Nabi Melarang Umatnya Mengumbar Aib dan Kemaksiatannya Sendiri

Nabi Melarang Umatnya Mengumbar Aib dan Kemaksiatannya Sendiri

Termasuk salah satu nikmat terbesar yang dianugerahkan oleh Allah Swt adalah satru al-‘uyub, menutup aib-aib hamba-Nya. Boleh jadi seseorang dalam satu waktu tergelincir dalam perbuatan maksiat yang tidak diketahui oleh orang lain.
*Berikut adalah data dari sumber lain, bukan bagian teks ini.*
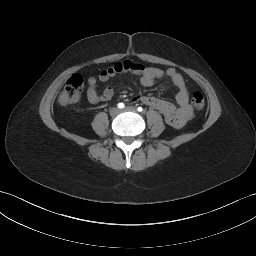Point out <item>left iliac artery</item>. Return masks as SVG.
<instances>
[{"label":"left iliac artery","instance_id":"1","mask_svg":"<svg viewBox=\"0 0 256 256\" xmlns=\"http://www.w3.org/2000/svg\"><path fill=\"white\" fill-rule=\"evenodd\" d=\"M137 111H138V112H143V108H142V107H138V108H137Z\"/></svg>","mask_w":256,"mask_h":256}]
</instances>
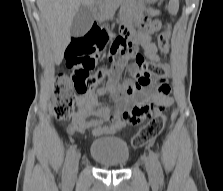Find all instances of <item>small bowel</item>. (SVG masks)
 Masks as SVG:
<instances>
[{"instance_id": "1", "label": "small bowel", "mask_w": 223, "mask_h": 191, "mask_svg": "<svg viewBox=\"0 0 223 191\" xmlns=\"http://www.w3.org/2000/svg\"><path fill=\"white\" fill-rule=\"evenodd\" d=\"M148 13L156 14L152 8L148 9ZM93 27L101 29L97 25ZM143 27L142 31L136 32L124 25L121 32L127 37H132L149 59L159 63L153 35L159 31L161 23L157 19L145 20ZM131 85H134V80H127L121 88L118 81L113 79L107 85L79 96L76 101L78 111L68 125L67 133L74 135L91 130L96 137L115 134L123 130L127 124L142 123L155 109L172 103L169 96L170 85L166 78H155L151 84L142 87ZM107 94L112 98L114 105L101 101V97Z\"/></svg>"}]
</instances>
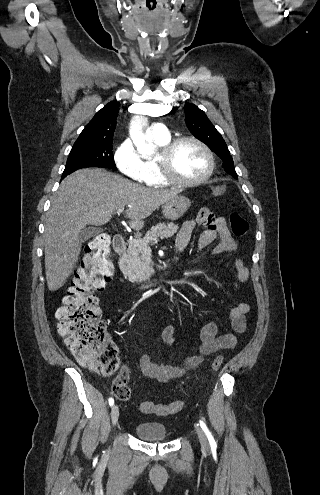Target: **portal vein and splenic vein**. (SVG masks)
Wrapping results in <instances>:
<instances>
[{"label": "portal vein and splenic vein", "instance_id": "18ae733b", "mask_svg": "<svg viewBox=\"0 0 320 495\" xmlns=\"http://www.w3.org/2000/svg\"><path fill=\"white\" fill-rule=\"evenodd\" d=\"M121 212H123V209L120 208V209L117 210L116 213L119 215ZM145 251H150V249H145Z\"/></svg>", "mask_w": 320, "mask_h": 495}]
</instances>
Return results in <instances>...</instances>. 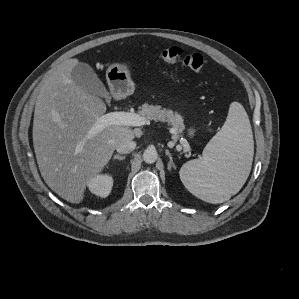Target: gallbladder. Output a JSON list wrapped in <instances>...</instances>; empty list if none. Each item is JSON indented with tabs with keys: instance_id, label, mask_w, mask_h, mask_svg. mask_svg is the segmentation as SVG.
<instances>
[{
	"instance_id": "1",
	"label": "gallbladder",
	"mask_w": 299,
	"mask_h": 299,
	"mask_svg": "<svg viewBox=\"0 0 299 299\" xmlns=\"http://www.w3.org/2000/svg\"><path fill=\"white\" fill-rule=\"evenodd\" d=\"M71 79L82 90L101 97L108 98L109 93L98 78L92 67L79 62L71 71Z\"/></svg>"
}]
</instances>
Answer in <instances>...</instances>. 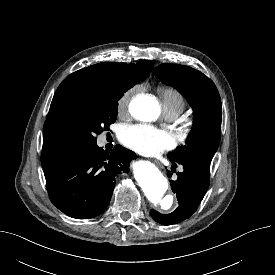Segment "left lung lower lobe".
I'll return each instance as SVG.
<instances>
[{
    "label": "left lung lower lobe",
    "instance_id": "left-lung-lower-lobe-1",
    "mask_svg": "<svg viewBox=\"0 0 275 275\" xmlns=\"http://www.w3.org/2000/svg\"><path fill=\"white\" fill-rule=\"evenodd\" d=\"M174 166L181 164L184 171L178 172L176 180H170L172 191L178 198V208L170 214H161L151 210L152 218L162 225H172L189 218L202 201L210 179V162L203 159H189L175 162L169 159ZM171 178V172L167 171Z\"/></svg>",
    "mask_w": 275,
    "mask_h": 275
}]
</instances>
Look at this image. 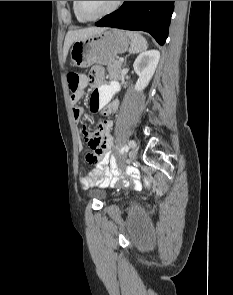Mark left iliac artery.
Segmentation results:
<instances>
[{
  "label": "left iliac artery",
  "mask_w": 233,
  "mask_h": 295,
  "mask_svg": "<svg viewBox=\"0 0 233 295\" xmlns=\"http://www.w3.org/2000/svg\"><path fill=\"white\" fill-rule=\"evenodd\" d=\"M128 143H129V147H133V148H134V147L136 146V145L134 144V141H133V140H130Z\"/></svg>",
  "instance_id": "1"
}]
</instances>
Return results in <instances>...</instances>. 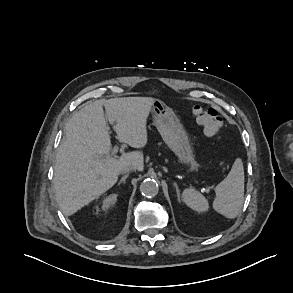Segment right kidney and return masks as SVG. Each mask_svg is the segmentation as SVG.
I'll use <instances>...</instances> for the list:
<instances>
[{
  "label": "right kidney",
  "mask_w": 293,
  "mask_h": 293,
  "mask_svg": "<svg viewBox=\"0 0 293 293\" xmlns=\"http://www.w3.org/2000/svg\"><path fill=\"white\" fill-rule=\"evenodd\" d=\"M116 200H117V194H111V195H109L108 197H106L103 200L102 209L103 210L108 209L111 205L115 204Z\"/></svg>",
  "instance_id": "right-kidney-1"
}]
</instances>
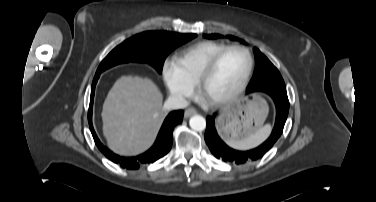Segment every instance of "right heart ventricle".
Masks as SVG:
<instances>
[{"label":"right heart ventricle","instance_id":"obj_1","mask_svg":"<svg viewBox=\"0 0 376 202\" xmlns=\"http://www.w3.org/2000/svg\"><path fill=\"white\" fill-rule=\"evenodd\" d=\"M225 47L227 45L221 42L202 41L178 52L174 60L185 79L196 85L206 64Z\"/></svg>","mask_w":376,"mask_h":202}]
</instances>
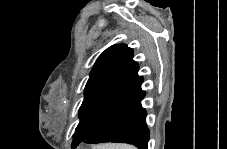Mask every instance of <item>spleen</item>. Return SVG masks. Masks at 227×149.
Returning <instances> with one entry per match:
<instances>
[{"label":"spleen","instance_id":"obj_1","mask_svg":"<svg viewBox=\"0 0 227 149\" xmlns=\"http://www.w3.org/2000/svg\"><path fill=\"white\" fill-rule=\"evenodd\" d=\"M103 149H135V148L130 145L113 144V145H106L103 147Z\"/></svg>","mask_w":227,"mask_h":149}]
</instances>
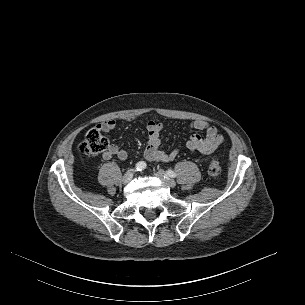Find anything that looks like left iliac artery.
<instances>
[{"mask_svg": "<svg viewBox=\"0 0 305 305\" xmlns=\"http://www.w3.org/2000/svg\"><path fill=\"white\" fill-rule=\"evenodd\" d=\"M166 177H171V178H175L176 177V173L173 172L172 170H168L166 171Z\"/></svg>", "mask_w": 305, "mask_h": 305, "instance_id": "obj_1", "label": "left iliac artery"}]
</instances>
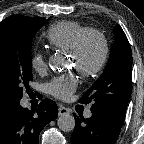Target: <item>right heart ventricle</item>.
<instances>
[{
    "instance_id": "obj_1",
    "label": "right heart ventricle",
    "mask_w": 144,
    "mask_h": 144,
    "mask_svg": "<svg viewBox=\"0 0 144 144\" xmlns=\"http://www.w3.org/2000/svg\"><path fill=\"white\" fill-rule=\"evenodd\" d=\"M88 30L89 27L75 21H60L49 27L45 37L51 47L71 51L79 37Z\"/></svg>"
}]
</instances>
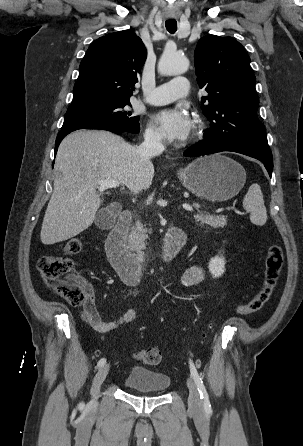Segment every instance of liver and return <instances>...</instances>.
<instances>
[{
	"label": "liver",
	"mask_w": 303,
	"mask_h": 446,
	"mask_svg": "<svg viewBox=\"0 0 303 446\" xmlns=\"http://www.w3.org/2000/svg\"><path fill=\"white\" fill-rule=\"evenodd\" d=\"M3 0H0L2 4ZM54 180L40 238L45 245L73 238L93 223L103 199L96 191L101 180H115L137 194L152 184L154 166L141 161L137 148L107 131H76L57 151Z\"/></svg>",
	"instance_id": "1"
}]
</instances>
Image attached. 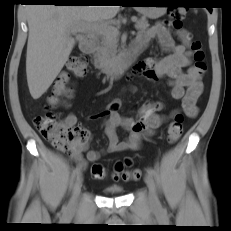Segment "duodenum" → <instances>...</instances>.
Returning a JSON list of instances; mask_svg holds the SVG:
<instances>
[{
	"label": "duodenum",
	"instance_id": "duodenum-1",
	"mask_svg": "<svg viewBox=\"0 0 231 231\" xmlns=\"http://www.w3.org/2000/svg\"><path fill=\"white\" fill-rule=\"evenodd\" d=\"M98 46L95 36H88L81 42V50L86 54H92ZM136 57V51H128L122 59L111 69L113 75H119L123 69L130 67Z\"/></svg>",
	"mask_w": 231,
	"mask_h": 231
}]
</instances>
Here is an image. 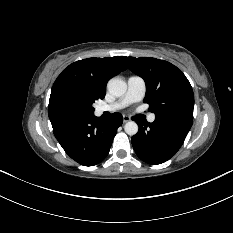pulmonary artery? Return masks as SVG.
<instances>
[{
	"label": "pulmonary artery",
	"mask_w": 233,
	"mask_h": 233,
	"mask_svg": "<svg viewBox=\"0 0 233 233\" xmlns=\"http://www.w3.org/2000/svg\"><path fill=\"white\" fill-rule=\"evenodd\" d=\"M145 93L146 84L144 79L139 76H130L127 80V91L125 95L116 102L98 106L96 113L100 115L105 112H115L123 109L132 103L142 100ZM155 118V114H151L148 117V121L152 123L155 121Z\"/></svg>",
	"instance_id": "pulmonary-artery-1"
}]
</instances>
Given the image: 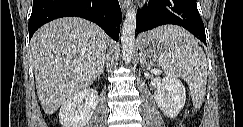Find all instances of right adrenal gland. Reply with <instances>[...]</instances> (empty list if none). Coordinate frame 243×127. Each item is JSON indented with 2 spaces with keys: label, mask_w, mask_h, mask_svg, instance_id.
I'll use <instances>...</instances> for the list:
<instances>
[{
  "label": "right adrenal gland",
  "mask_w": 243,
  "mask_h": 127,
  "mask_svg": "<svg viewBox=\"0 0 243 127\" xmlns=\"http://www.w3.org/2000/svg\"><path fill=\"white\" fill-rule=\"evenodd\" d=\"M101 74H104V65L102 66L101 70L99 71L97 77L100 78Z\"/></svg>",
  "instance_id": "2a0ac1e0"
}]
</instances>
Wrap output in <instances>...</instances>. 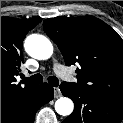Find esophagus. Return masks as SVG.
<instances>
[{
  "label": "esophagus",
  "instance_id": "esophagus-1",
  "mask_svg": "<svg viewBox=\"0 0 123 123\" xmlns=\"http://www.w3.org/2000/svg\"><path fill=\"white\" fill-rule=\"evenodd\" d=\"M61 96H62V93H61L60 89L58 87H55L54 88V97L59 98Z\"/></svg>",
  "mask_w": 123,
  "mask_h": 123
}]
</instances>
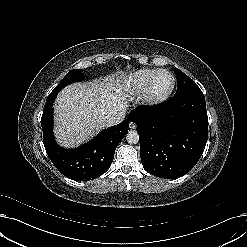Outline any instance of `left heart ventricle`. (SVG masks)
<instances>
[{
	"mask_svg": "<svg viewBox=\"0 0 247 247\" xmlns=\"http://www.w3.org/2000/svg\"><path fill=\"white\" fill-rule=\"evenodd\" d=\"M170 83V77L167 74L163 73L157 78L155 86L158 91H163L169 87Z\"/></svg>",
	"mask_w": 247,
	"mask_h": 247,
	"instance_id": "1",
	"label": "left heart ventricle"
}]
</instances>
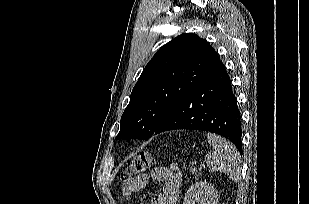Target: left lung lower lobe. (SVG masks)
<instances>
[{"instance_id":"0a47b994","label":"left lung lower lobe","mask_w":309,"mask_h":204,"mask_svg":"<svg viewBox=\"0 0 309 204\" xmlns=\"http://www.w3.org/2000/svg\"><path fill=\"white\" fill-rule=\"evenodd\" d=\"M176 129L216 133L242 153L240 110L224 65L178 102L152 135Z\"/></svg>"}]
</instances>
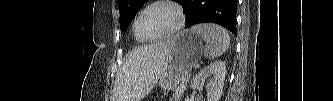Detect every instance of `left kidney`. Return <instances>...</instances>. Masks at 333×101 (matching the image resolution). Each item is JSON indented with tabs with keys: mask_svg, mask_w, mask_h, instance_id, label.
Listing matches in <instances>:
<instances>
[{
	"mask_svg": "<svg viewBox=\"0 0 333 101\" xmlns=\"http://www.w3.org/2000/svg\"><path fill=\"white\" fill-rule=\"evenodd\" d=\"M225 73H226L225 62L215 61L211 65L200 70L195 75L191 83V88L198 90L202 89L203 80L206 77L212 76L210 84L207 87V101H219L224 88ZM185 100L189 101V98L187 97Z\"/></svg>",
	"mask_w": 333,
	"mask_h": 101,
	"instance_id": "obj_1",
	"label": "left kidney"
}]
</instances>
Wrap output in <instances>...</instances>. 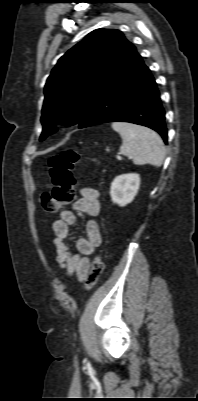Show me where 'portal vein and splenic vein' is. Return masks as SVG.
I'll use <instances>...</instances> for the list:
<instances>
[{
    "label": "portal vein and splenic vein",
    "mask_w": 198,
    "mask_h": 401,
    "mask_svg": "<svg viewBox=\"0 0 198 401\" xmlns=\"http://www.w3.org/2000/svg\"><path fill=\"white\" fill-rule=\"evenodd\" d=\"M116 158H117L118 160H121V157H120V156H117Z\"/></svg>",
    "instance_id": "portal-vein-and-splenic-vein-1"
}]
</instances>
Tidak ada yang tahu kecuali Allah Swt dan dirinya sendiri.

Ketika hal ini terjadi kepada kita, jangan lantas kita merasa aman untuk terus-menerus berbuat dosa. Insaflah bahwa dengan adanya perbuatan maksiat kita tidak atau belum diketahui oleh orang lain berarti bahwa Allah Swt sejatinya masih memberi kita kesempatan dan tenggat waktu untuk memperbaiki kesalahan kita dengan bertaubat dan menyesali perbuatan buruk yang telah kita lakukan.

Islam sangat menghargai privasi pemeluknya. Oleh karena itu Islam mencela orang-orang yang membuka aib saudaranya. Alih-alih mengumbar aib orang lain, membuka, menceritakan dan men-share aib dan dosa kita sendiri saja dilarang oleh Islam. Orang-orang yang mengumbar aib dirinya sendiri disebut mujaharah.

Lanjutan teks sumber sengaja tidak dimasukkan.